The piece noted that Romney’s logic was “a bit tortured:”
Romney, appearing on “Fox News Sunday,” defended the universal health care system he put into place as governor as the “ultimate conservative plan,” the “ultimate pro-life effort” and one that is “working well.” But the Massachusetts Republican seemed incredulous that Obama would think of doing similar reform on the federal level.
“This is a federalist nation. States should be able to solve their own problems,” he said.
Romney refused to acknowledge that his plan was similar to Obama’s. Though, as host Chris Wallace point out, on many key measures — an individual and employer mandate, subsidies for those who would have trouble buying insurance, and minimum standards for coverage — the two plans converged. The likely 2012 presidential candidate pointed out that the president’s plan included cuts to Medicare and additional taxes. But both of those measures are designed, in part, to provide funds to keep per capita spending down — something that the Massachusetts plan failed to do. Finally, Romney touted the fact that his plan included “no controls over insurance premiums, price controls,” which provides some explanation for why premiums in the Bay State are the highest in the nation.

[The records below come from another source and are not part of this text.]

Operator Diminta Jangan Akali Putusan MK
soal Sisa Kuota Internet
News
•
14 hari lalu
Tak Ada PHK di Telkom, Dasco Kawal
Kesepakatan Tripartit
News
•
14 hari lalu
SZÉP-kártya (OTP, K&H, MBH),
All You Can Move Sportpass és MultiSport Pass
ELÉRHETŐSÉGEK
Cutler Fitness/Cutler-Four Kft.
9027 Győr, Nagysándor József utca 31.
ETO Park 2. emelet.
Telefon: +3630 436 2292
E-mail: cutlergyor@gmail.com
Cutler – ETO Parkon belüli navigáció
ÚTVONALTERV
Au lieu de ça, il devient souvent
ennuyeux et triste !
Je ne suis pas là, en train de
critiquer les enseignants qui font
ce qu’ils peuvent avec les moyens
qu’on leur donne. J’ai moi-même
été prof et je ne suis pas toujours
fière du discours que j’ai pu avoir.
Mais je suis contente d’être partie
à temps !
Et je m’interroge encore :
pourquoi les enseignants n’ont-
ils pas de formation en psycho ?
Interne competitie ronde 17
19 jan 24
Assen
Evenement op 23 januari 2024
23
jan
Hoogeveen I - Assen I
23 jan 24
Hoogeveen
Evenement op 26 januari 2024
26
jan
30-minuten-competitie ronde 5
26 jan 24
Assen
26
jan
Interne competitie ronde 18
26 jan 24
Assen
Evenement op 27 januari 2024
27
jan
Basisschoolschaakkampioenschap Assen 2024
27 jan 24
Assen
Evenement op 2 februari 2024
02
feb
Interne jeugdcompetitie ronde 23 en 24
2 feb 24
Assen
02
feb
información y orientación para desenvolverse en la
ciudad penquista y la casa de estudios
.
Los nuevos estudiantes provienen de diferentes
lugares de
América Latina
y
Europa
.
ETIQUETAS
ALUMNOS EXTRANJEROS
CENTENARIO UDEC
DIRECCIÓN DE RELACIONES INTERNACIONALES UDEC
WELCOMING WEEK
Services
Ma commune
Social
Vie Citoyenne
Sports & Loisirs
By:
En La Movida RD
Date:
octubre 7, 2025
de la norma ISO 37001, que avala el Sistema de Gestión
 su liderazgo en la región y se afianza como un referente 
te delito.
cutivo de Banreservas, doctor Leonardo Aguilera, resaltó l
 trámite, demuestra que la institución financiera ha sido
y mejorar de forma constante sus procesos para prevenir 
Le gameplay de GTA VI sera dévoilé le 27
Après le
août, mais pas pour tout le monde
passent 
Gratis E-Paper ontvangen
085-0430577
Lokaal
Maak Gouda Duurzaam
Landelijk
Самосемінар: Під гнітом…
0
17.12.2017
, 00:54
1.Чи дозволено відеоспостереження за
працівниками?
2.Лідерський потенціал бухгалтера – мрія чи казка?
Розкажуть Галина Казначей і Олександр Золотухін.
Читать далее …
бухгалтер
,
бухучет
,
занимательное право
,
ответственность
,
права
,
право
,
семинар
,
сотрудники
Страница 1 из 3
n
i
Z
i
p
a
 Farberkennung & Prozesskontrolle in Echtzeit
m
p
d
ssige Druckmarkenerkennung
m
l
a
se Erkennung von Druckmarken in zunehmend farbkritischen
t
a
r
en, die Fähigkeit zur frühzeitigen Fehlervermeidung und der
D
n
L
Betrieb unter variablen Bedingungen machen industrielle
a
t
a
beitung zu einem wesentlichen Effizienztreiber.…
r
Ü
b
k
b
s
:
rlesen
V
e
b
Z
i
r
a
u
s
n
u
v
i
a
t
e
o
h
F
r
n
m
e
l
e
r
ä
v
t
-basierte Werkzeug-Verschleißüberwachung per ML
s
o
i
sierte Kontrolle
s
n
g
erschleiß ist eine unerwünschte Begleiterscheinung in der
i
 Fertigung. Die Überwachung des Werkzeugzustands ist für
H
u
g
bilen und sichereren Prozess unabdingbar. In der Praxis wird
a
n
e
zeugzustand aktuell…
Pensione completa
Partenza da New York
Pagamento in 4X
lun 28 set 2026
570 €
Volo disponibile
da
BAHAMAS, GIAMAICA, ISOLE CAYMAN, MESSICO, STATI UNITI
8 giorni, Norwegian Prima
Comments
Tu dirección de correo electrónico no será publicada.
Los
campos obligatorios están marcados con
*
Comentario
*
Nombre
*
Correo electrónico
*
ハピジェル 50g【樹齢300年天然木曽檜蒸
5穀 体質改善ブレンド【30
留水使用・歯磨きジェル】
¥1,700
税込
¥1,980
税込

“It is the difference between a racehorse and a donkey if you will. They both have four legs,” Romney said. “But one works pretty well and the other is not working and would not work at all.”
Frankly, it seems to me like there’s an awful lot of overlap in the two plans. But it may not much matter in the end, if Obama fails to pull off health reform at all, a scenerio Frank Rich fretted about eloquently in yesterday’s New York Times.